Well-meaning actors within the crypto industry have worked tirelessly to comply with legitimately stated rules while advocating for much-needed clarity in areas where none exists. However, their efforts have historically been met with some hostility from regulators, particularly the U.S. Securities and Exchange Commission (SEC).
The SEC has repeatedly maintained that there is no ambiguity in the rules and that existing laws are effective and clear when applied to digital assets. In the words From SEC Chairman Gary Gensler, “Some in the crypto industry have called for more “guidance” when it comes to crypto tokens. However, over the past five years, the commission has spoken here with a fairly clear voice.
However, for the industry as a whole, including public companies like Coinbase that have done their best to comply with the aforementioned existing rules, the only thing that is clear is that the current framework fails to protect investors and businesses.
Recently, leaders of this work have built around themselves a broad advocacy community in Washington, DC and abroad, advocating for a collaborative process in which rules could be written to accommodate this very new type of financial technology. Their efforts have generally drawn silence and lawsuits from regulators, but have attracted increased attention from lawmakers.
The SEC’s legal actions against legitimate individuals and entities operating in the crypto space have raised the most serious concerns. Cases against entities such as Ripple, LBRY And Coinbase clearly shows that regulators are unwilling to work with the industry and only seek to crush it.
It is no secret that, as in most industries, there are entities acting maliciously and seeking to deceive and defraud in the digital assets space. However, these actors remained shielded from the SEC’s regulatory hammer, while legitimate companies legitimately trying to comply were targeted with costly lawsuits.
These enforcement measures have left industry players questioning whether they can trust the U.S. regulatory environment and have highlighted the need for clear, well-defined regulations to prevent this growing industry from going offshore.
It’s essential to recognize that the crypto industry, like any other sector, has its share of bad actors, but punishing those who genuinely seek to comply with the law only muddies the waters and discourages responsible innovation.

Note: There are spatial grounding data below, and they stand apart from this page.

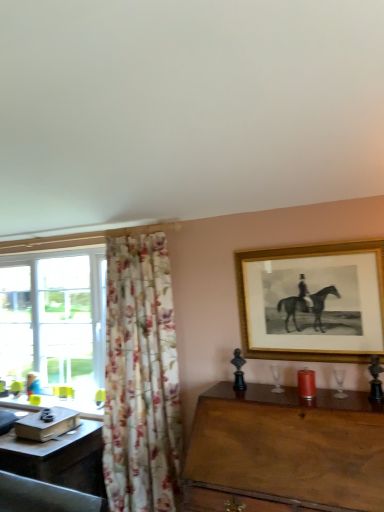 At what (x,y) coordinates should I click in order to perform the action: click on blank space situated above gold framed print at upper right (from a real-world perspective). Please return your answer as a coordinate pair (x, y). Image resolution: width=384 pixels, height=512 pixels. Looking at the image, I should click on (301, 243). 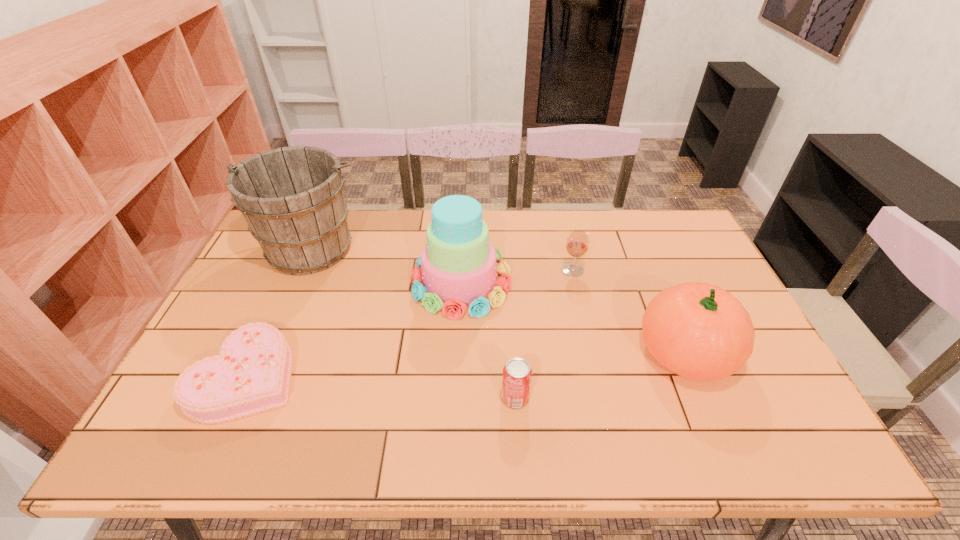 Where is `object at the far left corner`? The width and height of the screenshot is (960, 540). object at the far left corner is located at coordinates (292, 198).

Find the location of a particular element. Image resolution: width=960 pixels, height=540 pixels. object positioned at the near left corner is located at coordinates (251, 374).

In order to click on vacant space at the far edge in this screenshot , I will do `click(618, 241)`.

Locate an element on the screen. The width and height of the screenshot is (960, 540). vacant space at the near edge of the desktop is located at coordinates (728, 429).

This screenshot has height=540, width=960. In order to click on vacant position at the left edge of the desktop in this screenshot , I will do `click(215, 328)`.

Identify the location of vacant point at the right edge. (695, 278).

At what (x,y) coordinates should I click in order to perform the action: click on free spot at the near left corner of the desktop. Please return your answer as a coordinate pair (x, y). Image resolution: width=960 pixels, height=540 pixels. Looking at the image, I should click on (153, 437).

Find the location of a particular element. The height and width of the screenshot is (540, 960). blank area at the near right corner is located at coordinates (758, 435).

Where is `free space between the second object from right to left and the shorter cake`? The height and width of the screenshot is (540, 960). free space between the second object from right to left and the shorter cake is located at coordinates (410, 323).

Image resolution: width=960 pixels, height=540 pixels. I want to click on vacant point located between the shorter cake and the second object from right to left, so click(x=410, y=323). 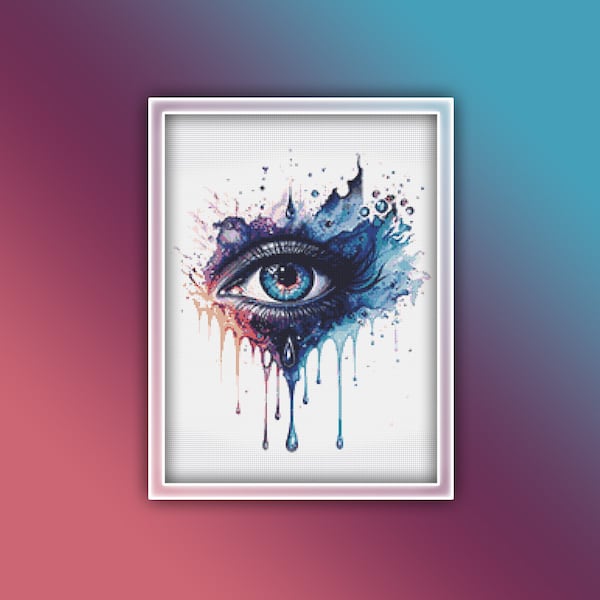 Where is `picture frame`? This screenshot has width=600, height=600. picture frame is located at coordinates (447, 215), (270, 491), (153, 299), (275, 105).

Recently, things have started to move in a promising direction. Many of the problems the industry has faced stem from an SEC that is clearly looking to expand its jurisdiction and lawmakers who are unwilling to understand the meaning of this new technology.

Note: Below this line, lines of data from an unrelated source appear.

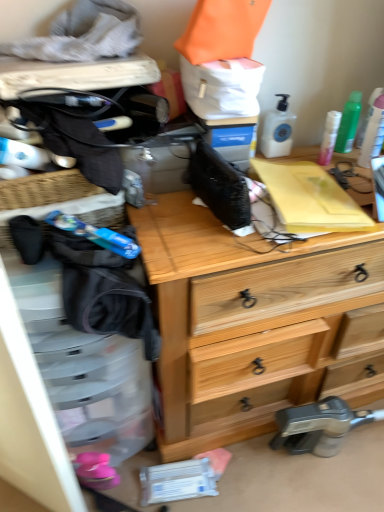 Question: Is green matte spray can at upper right, the 3th toiletry from the left, looking in the opposite direction of wooden chest of drawers at center?

Choices:
 (A) no
 (B) yes

Answer: (A)

Question: From a real-world perspective, is green matte spray can at upper right, the second toiletry when ordered from right to left, physically above wooden chest of drawers at center?

Choices:
 (A) no
 (B) yes

Answer: (B)

Question: Is green matte spray can at upper right, the second toiletry when ordered from right to left, not near wooden chest of drawers at center?

Choices:
 (A) yes
 (B) no

Answer: (B)

Question: Does green matte spray can at upper right, the 3th toiletry from the left, have a smaller size compared to wooden chest of drawers at center?

Choices:
 (A) no
 (B) yes

Answer: (B)

Question: Is green matte spray can at upper right, the 3th toiletry from the left, thinner than wooden chest of drawers at center?

Choices:
 (A) no
 (B) yes

Answer: (B)

Question: From the image's perspective, is green matte spray can at upper right, the 3th toiletry from the left, located above wooden chest of drawers at center?

Choices:
 (A) no
 (B) yes

Answer: (B)

Question: Is green plastic spray can at upper right, marked as the 1th toiletry in a right-to-left arrangement, at the left side of pink matte lotion at upper right, marked as the second toiletry in a left-to-right arrangement?

Choices:
 (A) yes
 (B) no

Answer: (B)

Question: From a real-world perspective, is green plastic spray can at upper right, marked as the 1th toiletry in a right-to-left arrangement, beneath pink matte lotion at upper right, marked as the second toiletry in a left-to-right arrangement?

Choices:
 (A) no
 (B) yes

Answer: (A)

Question: Can you confirm if green plastic spray can at upper right, acting as the fourth toiletry starting from the left, is bigger than pink matte lotion at upper right, the 3th toiletry viewed from the right?

Choices:
 (A) yes
 (B) no

Answer: (A)

Question: Can you confirm if green plastic spray can at upper right, acting as the fourth toiletry starting from the left, is smaller than pink matte lotion at upper right, the 3th toiletry viewed from the right?

Choices:
 (A) no
 (B) yes

Answer: (A)

Question: Is pink matte lotion at upper right, the 3th toiletry viewed from the right, at the back of green plastic spray can at upper right, marked as the 1th toiletry in a right-to-left arrangement?

Choices:
 (A) no
 (B) yes

Answer: (A)

Question: From the image's perspective, is green plastic spray can at upper right, acting as the fourth toiletry starting from the left, under pink matte lotion at upper right, marked as the second toiletry in a left-to-right arrangement?

Choices:
 (A) yes
 (B) no

Answer: (B)

Question: Does green plastic spray can at upper right, marked as the 1th toiletry in a right-to-left arrangement, lie in front of white plastic pump bottle at upper right, arranged as the 4th toiletry when viewed from the right?

Choices:
 (A) yes
 (B) no

Answer: (A)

Today, the SEC is defeated, both in court and in the court of public opinion. After a massive victory by Ripple against the SEC on summary judgment, the SEC filed an appeal that was largely rejected by the court. This pair of losses essentially destroys the SEC’s legal strategy and is a clear sign to the agency that its philosophy is misguided at best, or malicious at worst.

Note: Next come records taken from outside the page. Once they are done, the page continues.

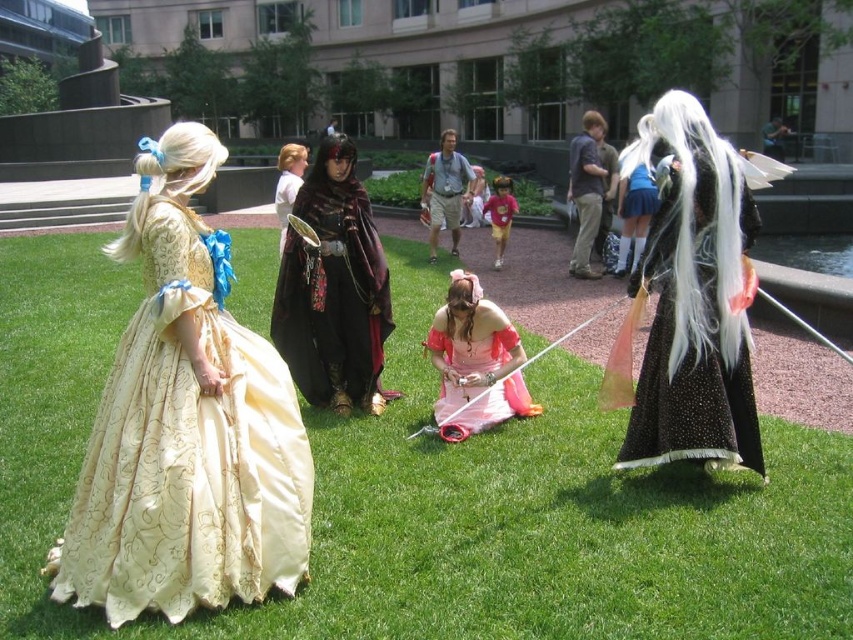 Looking at this image, between green grass at lower left and light brown leather backpack at center, which one is positioned lower?

Positioned lower is green grass at lower left.

Is point (727, 570) positioned in front of point (451, 241)?

Yes.

Identify the location of green grass at lower left. The height and width of the screenshot is (640, 853). (434, 496).

Does gold satin dress at left appear on the left side of velvet maroon cape at center?

Yes, gold satin dress at left is to the left of velvet maroon cape at center.

This screenshot has height=640, width=853. I want to click on gold satin dress at left, so click(186, 451).

Is light brown leather backpack at center wider than matte black armor at center?

In fact, light brown leather backpack at center might be narrower than matte black armor at center.

In the scene shown: Is light brown leather backpack at center bigger than matte black armor at center?

No.

Measure the distance between point (450,188) and camera.

A distance of 11.78 meters exists between point (450,188) and camera.

Where is `light brown leather backpack at center`? The image size is (853, 640). light brown leather backpack at center is located at coordinates (444, 192).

The SEC has also been tripped up both by its filings in the Coinbase case and by congressional hearings. In the Coinbase lawsuit, it attempts to claim that crypto tokens have no inherent value, which as a general statement is undeniably false. Coinbase General Counsel Paul Grewal said brushed this position as an old nonsense that the SEC has been working on for years.
At a recent regulatory oversight hearing featuring Chairman Gensler, Rep. Ritchie Torres (D-N.Y.) used his time to offer a series of very compelling questions using Pokémon cards to highlight the deliberate lack of clarity of the agency. “Suppose I had to buy a Pokémon card. Would this constitute a security transaction? » Gensler said. “I don’t know what the context is,” he continued, before admitting that it’s not a value if purchased physically.
Rep. Torres then asked, “If I were to purchase a tokenized Pokémon card on a digital exchange via blockchain, is that a security transaction?
“I would have to know more,” Gensler said.
Representatives like Ritchie Torres and current Acting Speaker of the House Patrick McHenry (R-NC) are good examples of lawmakers who have become familiar with the digital asset space and have taken the necessary steps to attempt to create legislation on this subject.
These industry allies are clear beacons of the long-awaited legal framework that appears closer to reality than ever.
Although the state in which this industry currently exists in America is far from ideal, and certainly far from clear, it is clear that the road to legal clarity and adoption of new technologies is long and perilous.
It takes time and effort, education and funding, and, above all, unwavering commitment from passionate people dedicated to innovation. Although the last few years have been beyond frustrating, it is clear that as long as we continue to build smart and work hard in public policy, we will soon see the fruits of our collective labor.